В распахнувшуюся форточку с шумом врывался ветер, бугрил, колыхал занавеску, сухо постукивал запоркой о стекло, и Люся, встав с тахты, подошла и захлопнула форточку.
А через несколько дней в сентябрьское утро Антон Карнилин, стоя у молота, увидел, как по цеху, опасливо озираясь на грохочущие стальные махины, на брызжущий металл, шла Люся Костромина в темпом свитере, с аккуратно завязанными платочком волосами. Антон настолько был поражен ее появлением, что позабыл про заготовку, которая уже остыла, потускнела, и Сарафанов вернул ее обратно в печь.
Через несколько минут Гришоня Курёнков, сбегав куда-то и разведав, сообщил кузнецу:
— Наш новый контролер.

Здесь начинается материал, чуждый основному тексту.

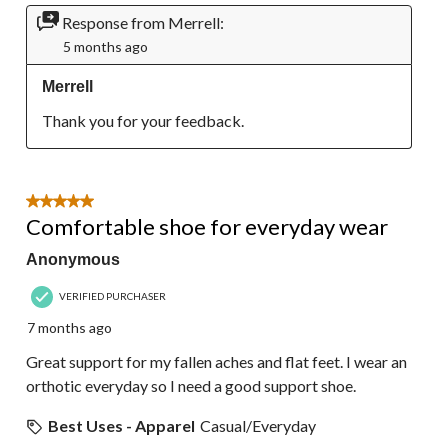
Response from Merrell:
5 months ago
Merrell
Thank you for your feedback.
5 out of 5 stars.
Comfortable shoe for everyday wear
Anonymous
VERIFIED PURCHASER
7 months ago
Great support for my fallen aches and flat feet. I wear an
orthotic everyday so I need a good support shoe.
Best Uses - Apparel
Casual/Everyday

Оч-чень интересно!
Глава пятая
1Вечерняя заря занялась чуть ли не с полдня, по-осеннему холодная, жиденькая, точно истратила она все свои краски на леса, щедро пропитав багряно-желтыми соками листья осин, берез, кленов. Все вокруг пламенело, поражая взгляд последней, ослепляюще дерзкой вспышкой жизни перед увяданием. Только сосновый, молодцевато стройный бор в отдалении загадочно темнел, хмурился, погруженный в суровое раздумье. В нем было таинственно и тихо, нечаянный хруст веточки казался гулким и вызывал испуг.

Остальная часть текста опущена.